Paper writing related
 
Q: “What is the most important section of a submission (say to Sigcomm)? I.e., Is there a particular section I should pay attention to/spend most time writing?”

A (Aditya): All sections of a paper are important. Each section adds a different facet to a paper’s overall contribution. That said, as a reviewer, I tend to look for a strong motivation section. This is usually section 2 of the paper. A good motivation section clearly states the problem, using compelling examples and data to motivate why the problem is relevant/important and why it is hard. It also sets out requirements for the solution, highlights challenges in designing the solution, and puts the paper’s claims in the context of related work. Thus, it is totally worthwhile to spend time framing/polishing this section!
 
Q: “I have a paper that has been rejected multiple times. Should I give up on it or send to a lower tier venue?”

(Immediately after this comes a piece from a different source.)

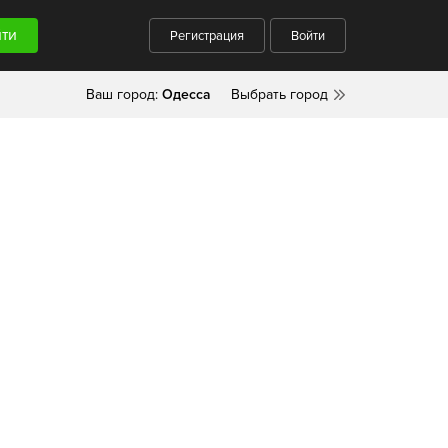
Регистрация
Войти
Ваш город:
Одесса
Выбрать город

A (Brighten): That’s a tough question.  Sometimes you know there’s something good there, and even at a somewhat lower profile venue it can get noticed.  Other times you Arxiv it and move on to your next great idea.  But is there perhaps a third option – that even after you have seen and understood the feedback from reviewers you still believe the work is impactful enough for a top venue?  A paper that I consider one of the most important of my career so far was rejected four times before being accepted at a top venue on the fifth submission.  That can only happen if the authors and especially the leading PhD student really believe in the vision and persist in improving the work.
 
Q: “A recent program committee commented that I needed to evaluate my idea using more realistic traces. My work is theoretical in nature, and I have proved strong theoretical guarantees, backed by a small set of experiments on a real prototype using toy workloads. What additional value do experiments with realistic workloads add?”
 
A (Brighten/Aditya): At a conference like SIGCOMM or NSDI, this reflects the taste of the community to see real artifacts, whereas a conference like SPAA or PODC might be open to work where the contribution is foundational theory.  Realistic workloads answer different questions than theoretical analysis.  A strong theorem may bound performance in the worst case or it may show expected performance under certain assumptions about the operating environment. A real prototype system evaluated with realistic workloads can demonstrate performance in typical cases that people actually care about in the real world. Crucially, it can show that the system-building and other operational difficulties that inevitably arise (but don’t always appear in a theoretical model) don’t invalidate the main insight/result.
 
Q: How does one write a good introduction/abstract for a paper?
 
A (Vyas/Aditya): I don’t think there is one good answer and it depends both on the type of paper (e.g., measurement vs. algorithm vs. position paper) and the person writing it. We evolve and develop an individual “style” of writing a good introduction in terms of both the language and presentation. That being said, a good introduction should generally answer the following questions (paraphrasing Jim Kurose’s advice http://www-net.cs.umass.edu/kurose/writing/intro-style.html): (1) Why is the problem important? (2) What was challenging in solving the problem, and/or why did prior work fall short? (3) What was your key insight and why is it interesting? (4) What are the main “punchlines” in terms of system/algorithm performance that advances the status quo? Crucially, you need to keep practicing your writing. Don’t leave the part of writing up the abstract/introduction to your advisor; draft it yourself! You will eventually become great at churning out perfect introductory sections.